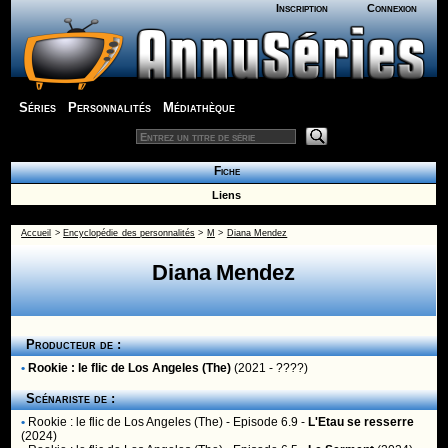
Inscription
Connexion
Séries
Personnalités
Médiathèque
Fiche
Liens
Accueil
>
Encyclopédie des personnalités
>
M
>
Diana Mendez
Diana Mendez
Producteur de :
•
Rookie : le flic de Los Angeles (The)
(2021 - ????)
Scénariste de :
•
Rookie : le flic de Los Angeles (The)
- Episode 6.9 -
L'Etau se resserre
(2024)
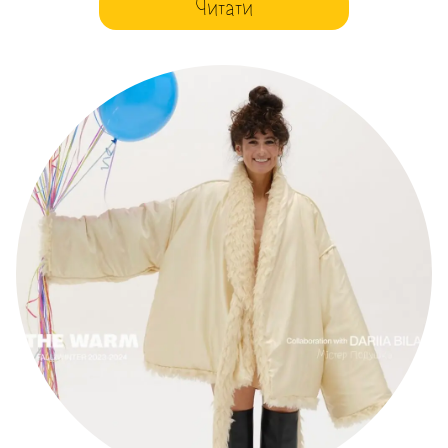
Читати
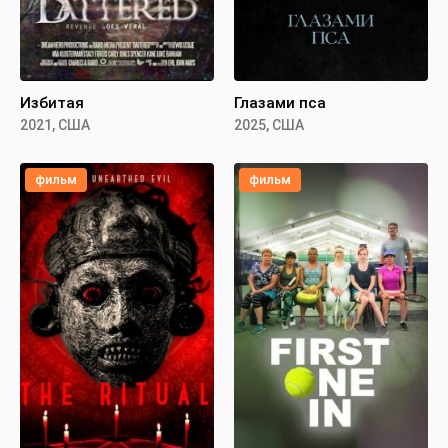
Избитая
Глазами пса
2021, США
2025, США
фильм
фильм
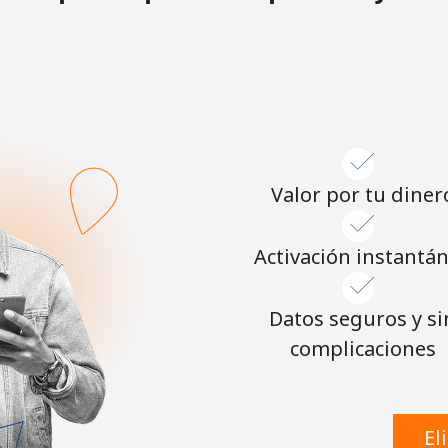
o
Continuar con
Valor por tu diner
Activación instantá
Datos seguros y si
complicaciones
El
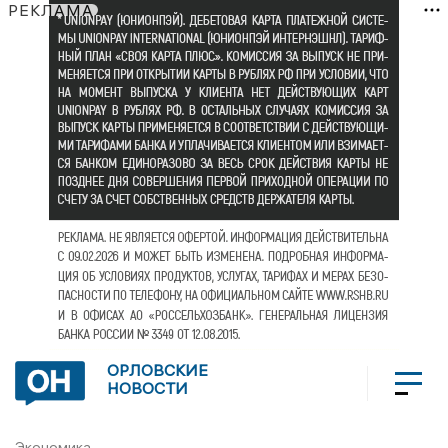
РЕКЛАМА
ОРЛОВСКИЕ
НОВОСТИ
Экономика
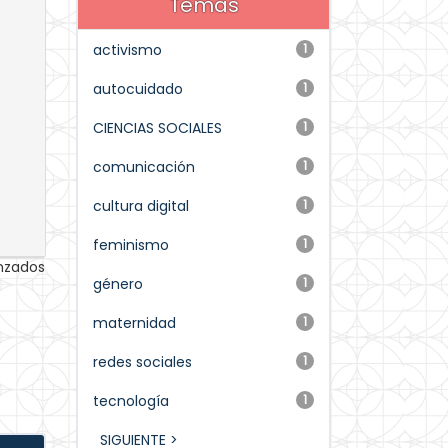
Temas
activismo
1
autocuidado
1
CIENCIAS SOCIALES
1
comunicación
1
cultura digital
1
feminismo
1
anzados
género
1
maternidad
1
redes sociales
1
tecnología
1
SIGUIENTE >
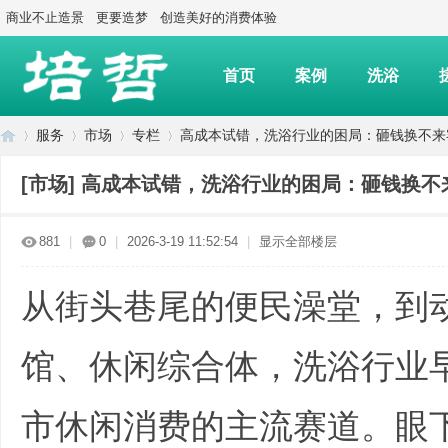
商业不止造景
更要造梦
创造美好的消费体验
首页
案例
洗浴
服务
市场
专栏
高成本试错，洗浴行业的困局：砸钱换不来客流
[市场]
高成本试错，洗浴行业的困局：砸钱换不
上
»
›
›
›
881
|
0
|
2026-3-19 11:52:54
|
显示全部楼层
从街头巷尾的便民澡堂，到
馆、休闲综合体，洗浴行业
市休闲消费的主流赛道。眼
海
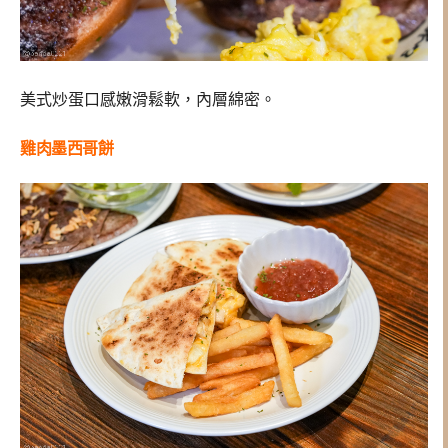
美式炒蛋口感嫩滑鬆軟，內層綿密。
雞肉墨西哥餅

· · · · · · ·

Output each record above exactly; omit the images.

Inscription
Connexion
Séries
Personnalités
Médiathèque
Fiche
Liens
Accueil
>
Encyclopédie des personnalités
>
M
>
Diana Mendez
Diana Mendez
Producteur de :
•
Rookie : le flic de Los Angeles (The)
(2021 - ????)
Scénariste de :
•
Rookie : le flic de Los Angeles (The)
- Episode 6.9 -
L'Etau se resserre
(2024)
Читати
Избитая
Глазами пса
2021, США
2025, США
фильм
фильм
o
Continuar con
Valor por tu diner
Activación instantá
Datos seguros y si
complicaciones
El
РЕКЛАМА
ОРЛОВСКИЕ
НОВОСТИ
Экономика
Temas
activismo
1
autocuidado
1
CIENCIAS SOCIALES
1
comunicación
1
cultura digital
1
feminismo
1
anzados
género
1
maternidad
1
redes sociales
1
tecnología
1
SIGUIENTE >
商业不止造景
更要造梦
创造美好的消费体验
首页
案例
洗浴
服务
市场
专栏
高成本试错，洗浴行业的困局：砸钱换不来客流
[市场]
高成本试错，洗浴行业的困局：砸钱换不
上
»
›
›
›
881
|
0
|
2026-3-19 11:52:54
|
显示全部楼层
从街头巷尾的便民澡堂，到
馆、休闲综合体，洗浴行业
市休闲消费的主流赛道。眼
海
美式炒蛋口感嫩滑鬆軟，內層綿密。
雞肉墨西哥餅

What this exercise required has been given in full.